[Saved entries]
· · · · ·

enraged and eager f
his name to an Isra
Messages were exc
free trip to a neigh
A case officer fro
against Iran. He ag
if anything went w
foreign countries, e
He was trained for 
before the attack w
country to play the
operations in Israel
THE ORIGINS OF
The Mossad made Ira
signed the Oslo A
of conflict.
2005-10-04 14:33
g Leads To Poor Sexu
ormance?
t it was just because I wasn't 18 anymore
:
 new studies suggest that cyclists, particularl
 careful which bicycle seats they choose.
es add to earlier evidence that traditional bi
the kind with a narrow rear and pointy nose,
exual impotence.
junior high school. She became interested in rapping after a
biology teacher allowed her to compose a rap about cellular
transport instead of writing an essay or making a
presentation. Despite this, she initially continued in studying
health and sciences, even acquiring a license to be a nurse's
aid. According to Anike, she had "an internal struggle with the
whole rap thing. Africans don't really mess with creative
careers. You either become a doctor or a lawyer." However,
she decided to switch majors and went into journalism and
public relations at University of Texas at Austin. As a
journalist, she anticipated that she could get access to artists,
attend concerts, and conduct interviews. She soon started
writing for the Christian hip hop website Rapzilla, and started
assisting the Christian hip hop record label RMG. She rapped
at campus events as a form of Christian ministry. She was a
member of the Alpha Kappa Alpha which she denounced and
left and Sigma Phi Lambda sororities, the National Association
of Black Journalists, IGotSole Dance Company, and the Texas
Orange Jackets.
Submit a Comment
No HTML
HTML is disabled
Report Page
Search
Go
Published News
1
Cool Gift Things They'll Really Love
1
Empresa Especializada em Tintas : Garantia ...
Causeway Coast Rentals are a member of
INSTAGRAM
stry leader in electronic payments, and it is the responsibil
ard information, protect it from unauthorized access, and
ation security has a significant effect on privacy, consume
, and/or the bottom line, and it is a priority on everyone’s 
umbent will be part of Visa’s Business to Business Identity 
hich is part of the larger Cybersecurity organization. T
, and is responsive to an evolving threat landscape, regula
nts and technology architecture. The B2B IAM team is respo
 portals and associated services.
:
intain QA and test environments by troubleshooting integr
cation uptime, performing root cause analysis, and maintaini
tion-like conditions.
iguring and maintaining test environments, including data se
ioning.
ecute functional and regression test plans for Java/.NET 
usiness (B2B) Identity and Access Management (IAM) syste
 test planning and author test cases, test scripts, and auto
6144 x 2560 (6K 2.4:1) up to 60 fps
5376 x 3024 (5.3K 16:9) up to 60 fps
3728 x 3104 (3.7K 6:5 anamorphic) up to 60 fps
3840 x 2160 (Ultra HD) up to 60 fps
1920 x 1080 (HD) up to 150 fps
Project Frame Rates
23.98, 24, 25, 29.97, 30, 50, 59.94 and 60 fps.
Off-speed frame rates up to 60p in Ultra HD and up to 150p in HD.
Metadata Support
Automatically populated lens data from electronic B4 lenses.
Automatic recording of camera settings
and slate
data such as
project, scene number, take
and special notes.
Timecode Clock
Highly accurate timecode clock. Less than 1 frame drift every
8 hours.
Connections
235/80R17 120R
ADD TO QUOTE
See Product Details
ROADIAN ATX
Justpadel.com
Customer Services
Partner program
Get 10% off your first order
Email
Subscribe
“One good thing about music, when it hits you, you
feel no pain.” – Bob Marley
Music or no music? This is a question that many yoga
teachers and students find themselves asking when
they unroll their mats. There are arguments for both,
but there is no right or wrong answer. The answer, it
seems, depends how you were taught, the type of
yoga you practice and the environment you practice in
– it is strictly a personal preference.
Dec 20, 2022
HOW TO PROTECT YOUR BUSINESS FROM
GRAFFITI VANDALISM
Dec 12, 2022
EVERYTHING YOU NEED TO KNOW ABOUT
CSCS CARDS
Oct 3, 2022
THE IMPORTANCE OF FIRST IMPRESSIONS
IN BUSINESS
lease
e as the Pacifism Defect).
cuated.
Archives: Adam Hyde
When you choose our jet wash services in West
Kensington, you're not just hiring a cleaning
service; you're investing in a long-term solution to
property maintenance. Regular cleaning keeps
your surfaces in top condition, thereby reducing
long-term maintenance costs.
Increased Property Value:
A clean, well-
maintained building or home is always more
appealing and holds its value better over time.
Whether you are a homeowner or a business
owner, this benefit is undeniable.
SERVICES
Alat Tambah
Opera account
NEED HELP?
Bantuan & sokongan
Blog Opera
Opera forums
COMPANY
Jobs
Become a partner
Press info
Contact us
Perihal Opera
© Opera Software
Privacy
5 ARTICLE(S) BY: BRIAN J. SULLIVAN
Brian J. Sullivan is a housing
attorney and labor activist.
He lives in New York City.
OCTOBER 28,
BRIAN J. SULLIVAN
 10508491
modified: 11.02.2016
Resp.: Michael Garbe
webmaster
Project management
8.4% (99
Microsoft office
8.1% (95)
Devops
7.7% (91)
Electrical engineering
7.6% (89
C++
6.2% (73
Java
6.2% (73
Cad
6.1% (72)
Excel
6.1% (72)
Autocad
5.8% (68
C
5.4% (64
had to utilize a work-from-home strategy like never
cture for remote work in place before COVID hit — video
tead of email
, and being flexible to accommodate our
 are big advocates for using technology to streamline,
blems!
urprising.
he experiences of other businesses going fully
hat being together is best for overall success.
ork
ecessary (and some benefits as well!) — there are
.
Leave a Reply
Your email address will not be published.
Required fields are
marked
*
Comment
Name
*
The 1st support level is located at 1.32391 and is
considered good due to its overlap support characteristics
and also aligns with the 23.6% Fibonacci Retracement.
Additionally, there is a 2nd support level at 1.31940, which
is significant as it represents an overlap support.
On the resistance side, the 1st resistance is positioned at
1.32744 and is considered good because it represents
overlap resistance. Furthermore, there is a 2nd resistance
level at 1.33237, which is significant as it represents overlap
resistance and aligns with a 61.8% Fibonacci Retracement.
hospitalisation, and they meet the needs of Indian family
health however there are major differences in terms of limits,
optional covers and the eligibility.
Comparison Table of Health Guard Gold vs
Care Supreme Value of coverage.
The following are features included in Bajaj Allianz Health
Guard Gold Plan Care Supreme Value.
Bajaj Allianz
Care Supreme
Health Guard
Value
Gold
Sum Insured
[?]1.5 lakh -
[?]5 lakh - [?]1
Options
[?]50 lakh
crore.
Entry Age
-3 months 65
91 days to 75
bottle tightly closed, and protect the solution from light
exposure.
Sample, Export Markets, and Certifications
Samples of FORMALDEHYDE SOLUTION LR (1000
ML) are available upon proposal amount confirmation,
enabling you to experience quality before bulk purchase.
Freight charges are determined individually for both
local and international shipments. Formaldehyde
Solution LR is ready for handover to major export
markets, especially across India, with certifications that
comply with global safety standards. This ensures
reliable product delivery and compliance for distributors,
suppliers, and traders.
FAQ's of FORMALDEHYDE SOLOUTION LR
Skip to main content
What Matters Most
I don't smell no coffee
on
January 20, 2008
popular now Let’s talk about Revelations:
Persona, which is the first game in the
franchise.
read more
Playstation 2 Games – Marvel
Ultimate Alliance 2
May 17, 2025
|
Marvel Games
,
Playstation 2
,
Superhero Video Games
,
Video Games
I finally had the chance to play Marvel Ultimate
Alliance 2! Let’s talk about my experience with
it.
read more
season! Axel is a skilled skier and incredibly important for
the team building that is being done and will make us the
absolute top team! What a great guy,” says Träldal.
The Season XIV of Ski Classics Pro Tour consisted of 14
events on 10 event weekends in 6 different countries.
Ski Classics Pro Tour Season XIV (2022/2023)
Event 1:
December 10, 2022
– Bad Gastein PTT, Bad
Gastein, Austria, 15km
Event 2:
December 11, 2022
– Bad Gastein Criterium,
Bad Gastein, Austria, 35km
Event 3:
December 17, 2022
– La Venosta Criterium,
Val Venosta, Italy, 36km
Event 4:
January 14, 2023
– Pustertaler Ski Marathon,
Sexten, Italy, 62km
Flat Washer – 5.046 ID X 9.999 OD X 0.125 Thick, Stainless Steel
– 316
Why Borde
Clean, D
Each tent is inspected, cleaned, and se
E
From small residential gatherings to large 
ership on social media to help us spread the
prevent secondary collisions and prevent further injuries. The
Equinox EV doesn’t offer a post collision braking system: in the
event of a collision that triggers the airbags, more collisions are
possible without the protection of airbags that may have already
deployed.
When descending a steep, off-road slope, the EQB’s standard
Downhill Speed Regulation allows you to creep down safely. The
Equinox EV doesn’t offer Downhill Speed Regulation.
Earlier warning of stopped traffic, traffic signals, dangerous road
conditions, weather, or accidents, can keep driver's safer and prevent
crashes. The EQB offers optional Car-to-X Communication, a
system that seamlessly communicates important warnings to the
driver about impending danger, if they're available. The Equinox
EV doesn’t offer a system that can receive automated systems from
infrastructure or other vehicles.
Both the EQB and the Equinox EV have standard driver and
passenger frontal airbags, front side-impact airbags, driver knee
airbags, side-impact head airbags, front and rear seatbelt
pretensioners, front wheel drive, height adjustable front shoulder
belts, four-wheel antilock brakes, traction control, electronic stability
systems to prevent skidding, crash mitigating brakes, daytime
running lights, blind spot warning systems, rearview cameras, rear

· · · · ·

### Your goal
Set down the lines above exactly as written. Begin at the line containing "Ski Classics Pro Tour Season XIV (2022/2023)" and stop after the last line.

### Answer below
Ski Classics Pro Tour Season XIV (2022/2023)
Event 1:
December 10, 2022
– Bad Gastein PTT, Bad
Gastein, Austria, 15km
Event 2:
December 11, 2022
– Bad Gastein Criterium,
Bad Gastein, Austria, 35km
Event 3:
December 17, 2022
– La Venosta Criterium,
Val Venosta, Italy, 36km
Event 4:
January 14, 2023
– Pustertaler Ski Marathon,
Sexten, Italy, 62km
Flat Washer – 5.046 ID X 9.999 OD X 0.125 Thick, Stainless Steel
– 316
Why Borde
Clean, D
Each tent is inspected, cleaned, and se
E
From small residential gatherings to large 
ership on social media to help us spread the
prevent secondary collisions and prevent further injuries. The
Equinox EV doesn’t offer a post collision braking system: in the
event of a collision that triggers the airbags, more collisions are
possible without the protection of airbags that may have already
deployed.
When descending a steep, off-road slope, the EQB’s standard
Downhill Speed Regulation allows you to creep down safely. The
Equinox EV doesn’t offer Downhill Speed Regulation.
Earlier warning of stopped traffic, traffic signals, dangerous road
conditions, weather, or accidents, can keep driver's safer and prevent
crashes. The EQB offers optional Car-to-X Communication, a
system that seamlessly communicates important warnings to the
driver about impending danger, if they're available. The Equinox
EV doesn’t offer a system that can receive automated systems from
infrastructure or other vehicles.
Both the EQB and the Equinox EV have standard driver and
passenger frontal airbags, front side-impact airbags, driver knee
airbags, side-impact head airbags, front and rear seatbelt
pretensioners, front wheel drive, height adjustable front shoulder
belts, four-wheel antilock brakes, traction control, electronic stability
systems to prevent skidding, crash mitigating brakes, daytime
running lights, blind spot warning systems, rearview cameras, rear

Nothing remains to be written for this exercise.